KONTROLLÜ HİLE VE HÜLLE
Belediyeye, bağlı kuruluşa ve şirketlere personel alınırken mevzuatın emrettiği hukuki sürecin işletilmediğini, "kontrollü hile ve hüllenin" sergilendiğini ifade eden Soylu, işe alımlarda "güvenlik soruşturması ve arşiv araştırması yaptırılması" zorunluyken bu yapılmadan terör örgütleriyle irtibatlı ve iltisaklı kişilerin işe alındığının belirlendiğini söyledi. Bazı belediyelerde "güvenlik soruşturması ve arşiv araştırması" yaptırılan ve komisyonca işe alınması sakıncalı görülen kişilerin idare tarafından olumlu değerlendirilerek işe alındığını kaydeden Soylu, "Adli sicil belgeleri e-Devlet üzerinden alınırken kamu/özel seçeneğinden özel seçeneğinin seçilmesi nedeniyle, kişilerin büyük çoğunluğuyla ilgili sadece özel şirketler için verilen adli sicil kaydının olduğu, arşiv kaydının ise bulunmadığı anlaşılmıştır." dedi.

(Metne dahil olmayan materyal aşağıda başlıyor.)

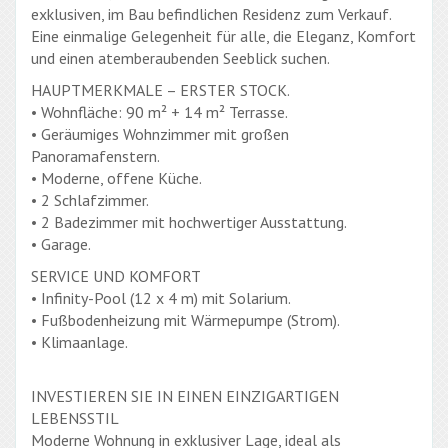
exklusiven, im Bau befindlichen Residenz zum Verkauf.
Eine einmalige Gelegenheit für alle, die Eleganz, Komfort
und einen atemberaubenden Seeblick suchen.
HAUPTMERKMALE – ERSTER STOCK.
• Wohnfläche: 90 m² + 14 m² Terrasse.
• Geräumiges Wohnzimmer mit großen
Panoramafenstern.
• Moderne, offene Küche.
• 2 Schlafzimmer.
• 2 Badezimmer mit hochwertiger Ausstattung.
• Garage.
SERVICE UND KOMFORT
• Infinity-Pool (12 x 4 m) mit Solarium.
• Fußbodenheizung mit Wärmepumpe (Strom).
• Klimaanlage.
INVESTIEREN SIE IN EINEN EINZIGARTIGEN
LEBENSSTIL
Moderne Wohnung in exklusiver Lage, ideal als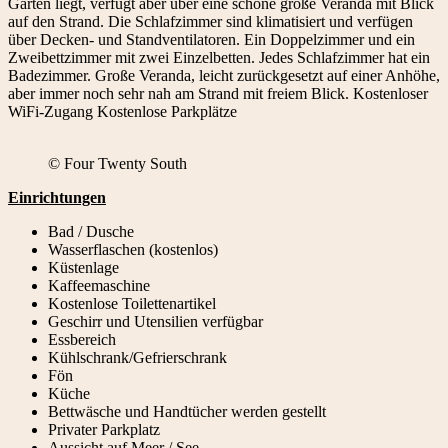
Gärten liegt, verfügt aber über eine schöne große Veranda mit Blick
auf den Strand. Die Schlafzimmer sind klimatisiert und verfügen
über Decken- und Standventilatoren. Ein Doppelzimmer und ein
Zweibettzimmer mit zwei Einzelbetten. Jedes Schlafzimmer hat ein
Badezimmer. Große Veranda, leicht zurückgesetzt auf einer Anhöhe,
aber immer noch sehr nah am Strand mit freiem Blick. Kostenloser
WiFi-Zugang Kostenlose Parkplätze
© Four Twenty South
Einrichtungen
Bad / Dusche
Wasserflaschen (kostenlos)
Küstenlage
Kaffeemaschine
Kostenlose Toilettenartikel
Geschirr und Utensilien verfügbar
Essbereich
Kühlschrank/Gefrierschrank
Fön
Küche
Bettwäsche und Handtücher werden gestellt
Privater Parkplatz
Aussicht auf Meer / See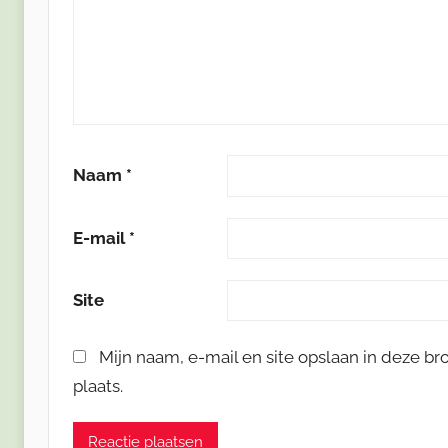
Naam
*
E-mail
*
Site
Mijn naam, e-mail en site opslaan in deze b
plaats.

Soylu, terör örgütleriyle irtibatlı ve iltisaklı kişilerin belediye şirketleri üzerinden işe alındığının, bu kişilerin memur gibi görev yaptığının, terör örgütleriyle bağlantılı veya anayasal düzene karşı suçlardan haklarında mahkumiyet kararı bulunanların da işe alındığının belirlendiğini kaydetti.
PKK'nın sözde değer ailesi olarak adlandırdığı kişilerin de özellikle HDP'li belediyelerde işe alındığını anlatan Soylu, PKK adına kırsal alanda silahlı faaliyet yürütenlere de iş verildiğini dile getirdi.

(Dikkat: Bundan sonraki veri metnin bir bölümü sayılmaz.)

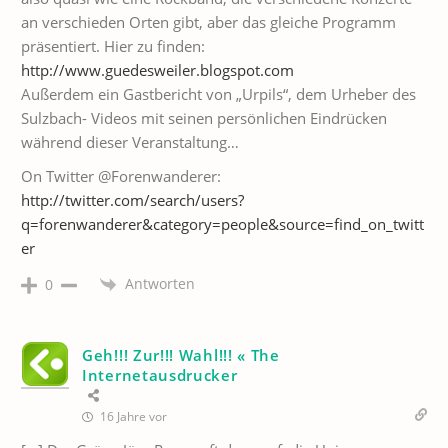
an verschieden Orten gibt, aber das gleiche Programm
präsentiert. Hier zu finden:
http://www.guedesweiler.blogspot.com
Außerdem ein Gastbericht von „Urpils“, dem Urheber des
Sulzbach- Videos mit seinen persönlichen Eindrücken
während dieser Veranstaltung…
On Twitter @Forenwanderer:
http://twitter.com/search/users?
q=forenwanderer&category=people&source=find_on_twitt
er
Antworten
0
Geh!!! Zur!!! Wahl!!! « The
Internetausdrucker
16 Jahre vor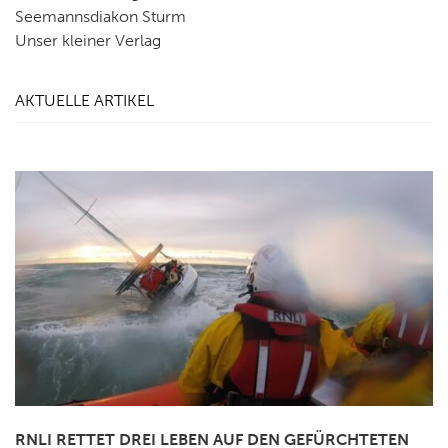
Seemannsdiakon Sturm
Unser kleiner Verlag
AKTUELLE ARTIKEL
RNLI RETTET DREI LEBEN AUF DEN GEFÜRCHTETEN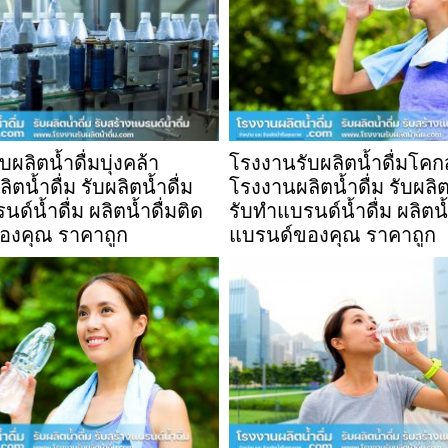
ผลิตน้ำดื่มบุ่งคล้า
โรงงานรับผลิตน้ำดื่มโค
ตน้ำดื่ม รับผลิตน้ำดื่ม
โรงงานผลิตน้ำดื่ม รับผลิต
ด์น้ำดื่ม ผลิตน้ำดื่มติด
รับทำแบรนด์น้ำดื่ม ผลิตน้
องคุณ ราคาถูก
แบรนด์ของคุณ ราคาถูก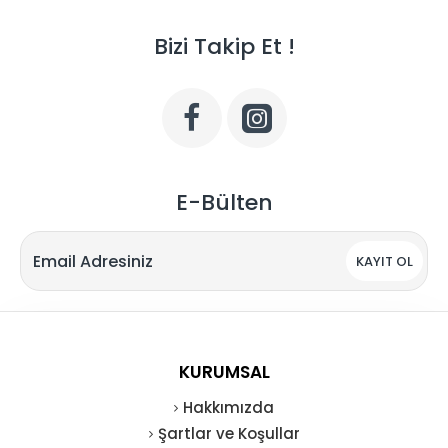
Bizi Takip Et !
E-Bülten
KAYIT OL
KURUMSAL
Hakkımızda
Şartlar ve Koşullar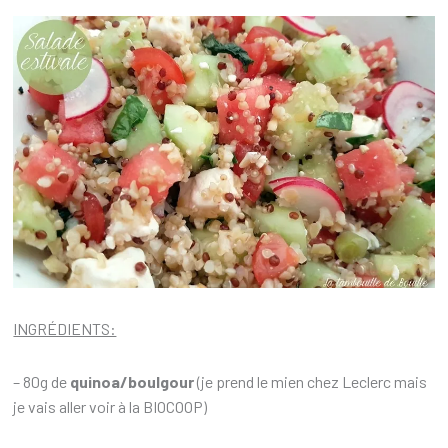
INGRÉDIENTS:
– 80g de
quinoa/boulgour
(je prend le mien chez Leclerc mais
je vais aller voir à la BIOCOOP)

Bakan Soylu, silahlı terör örgütüne üye olmak, terör örgütü propagandası yapmak, silahla yağma, silahla yaralama, resmi belgede sahtecilik, hırsızlık, dolandırıcılık, tefecilik, cinsel taciz, göçmen kaçakçılığı gibi suçlardan kaydı bulunanların işe alındığının tespit edildiğini belirtti.
İBB’DE ÇALIŞAN 6 KİŞİ
SİLAHLI ÇALIŞMA YÜRÜTTÜ
Din Alimleri Yardımlaşma ve Dayanışma Derneği (DİAYDER) hakkında yürütülen soruşturma hakkında da bilgi veren Soylu, derneğin Öcalan’ın talimatıyla kurulduğuna dikkat çekti. Soylu, dernek ile bağlantılı olarak İstanbul Büyükşehir Belediyesi (İBB) şirketlerinde işe alındığı değerlendirilen 11 kişiden, 8'inin bir süre İBB birimlerinde çalıştığını, gözaltına alındıktan sonra ise işten çıkartıldığını kaydetti.
Soylu, “İBB’ye 1984, İSKİ'ye 454, İETT'ye 66 ve belediye iştiraki olan 30 şirkete 22 bin 857 kişi olmak üzere, toplam 25 bin 361 kişinin ilk defa işe alındığı, ayrıca, İBB verilerine göre aynı dönem içerisinde belediye şirketlerinden 21 bin 356 kişinin işten çıkartıldığı tespit edilmiştir." dedi. Mevzuata göre şirketlerde ilk defa işe alınanlar için değerlendirme komisyonu oluşturulması gerektiğini aktaran Soylu, bunun yapılmadığını ancak soruşturmadan sonra başlandığını anlattı.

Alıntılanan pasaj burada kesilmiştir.